* **YOUR GOAL**
Only a number is wanted here: the count of lines in the data below where the string "avec" occurs.

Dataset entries
########################################

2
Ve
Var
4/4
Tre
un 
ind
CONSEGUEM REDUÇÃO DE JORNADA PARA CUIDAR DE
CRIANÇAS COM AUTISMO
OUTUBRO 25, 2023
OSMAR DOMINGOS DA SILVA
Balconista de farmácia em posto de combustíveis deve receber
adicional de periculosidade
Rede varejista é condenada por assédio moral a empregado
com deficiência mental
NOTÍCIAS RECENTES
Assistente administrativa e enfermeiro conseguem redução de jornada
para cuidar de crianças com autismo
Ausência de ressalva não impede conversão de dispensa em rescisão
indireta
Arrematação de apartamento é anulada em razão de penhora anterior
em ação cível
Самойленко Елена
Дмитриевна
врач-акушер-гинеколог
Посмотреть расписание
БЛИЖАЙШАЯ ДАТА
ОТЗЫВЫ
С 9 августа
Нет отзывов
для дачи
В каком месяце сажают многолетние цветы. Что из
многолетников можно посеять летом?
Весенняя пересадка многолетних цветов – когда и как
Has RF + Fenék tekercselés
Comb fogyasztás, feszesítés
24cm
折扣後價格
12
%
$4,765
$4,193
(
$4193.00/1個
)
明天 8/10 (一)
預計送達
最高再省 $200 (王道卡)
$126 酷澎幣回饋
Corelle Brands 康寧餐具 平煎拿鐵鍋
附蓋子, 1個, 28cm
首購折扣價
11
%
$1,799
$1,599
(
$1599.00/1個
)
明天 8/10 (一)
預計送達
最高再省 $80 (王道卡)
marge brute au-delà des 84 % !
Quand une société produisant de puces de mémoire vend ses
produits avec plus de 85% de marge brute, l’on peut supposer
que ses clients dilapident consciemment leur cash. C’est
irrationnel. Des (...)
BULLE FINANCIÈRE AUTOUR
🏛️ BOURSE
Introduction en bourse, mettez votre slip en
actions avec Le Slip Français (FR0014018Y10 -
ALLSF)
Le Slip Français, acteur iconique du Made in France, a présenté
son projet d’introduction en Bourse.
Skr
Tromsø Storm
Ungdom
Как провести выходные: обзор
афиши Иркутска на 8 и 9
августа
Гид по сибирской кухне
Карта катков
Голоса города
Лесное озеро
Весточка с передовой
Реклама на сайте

########################################

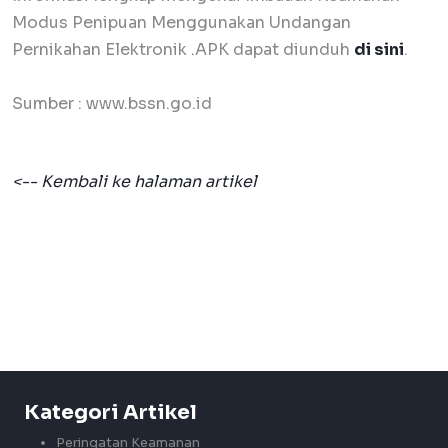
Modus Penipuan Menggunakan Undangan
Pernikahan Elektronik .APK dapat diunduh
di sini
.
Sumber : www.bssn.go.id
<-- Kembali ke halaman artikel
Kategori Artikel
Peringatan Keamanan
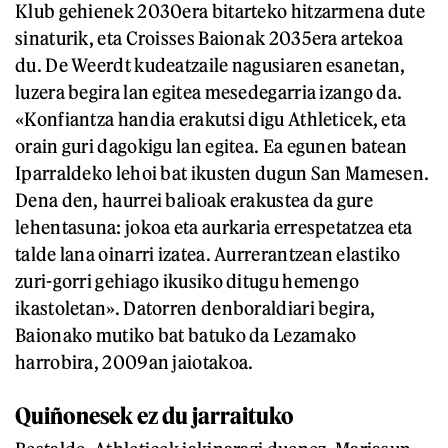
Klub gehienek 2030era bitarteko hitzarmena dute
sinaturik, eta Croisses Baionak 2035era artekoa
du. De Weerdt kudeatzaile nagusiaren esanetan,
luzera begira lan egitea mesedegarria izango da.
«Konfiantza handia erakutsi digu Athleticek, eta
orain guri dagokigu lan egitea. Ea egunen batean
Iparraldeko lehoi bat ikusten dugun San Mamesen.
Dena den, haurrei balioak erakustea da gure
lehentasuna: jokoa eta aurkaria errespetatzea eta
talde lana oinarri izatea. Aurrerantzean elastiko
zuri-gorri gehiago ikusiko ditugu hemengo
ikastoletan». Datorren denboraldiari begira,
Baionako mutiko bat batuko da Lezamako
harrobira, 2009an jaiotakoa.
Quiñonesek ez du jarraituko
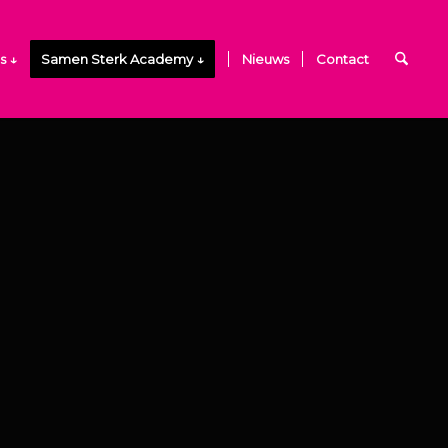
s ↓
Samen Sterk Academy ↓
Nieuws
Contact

########################################

* **RESPONSE TO THE TASK**
2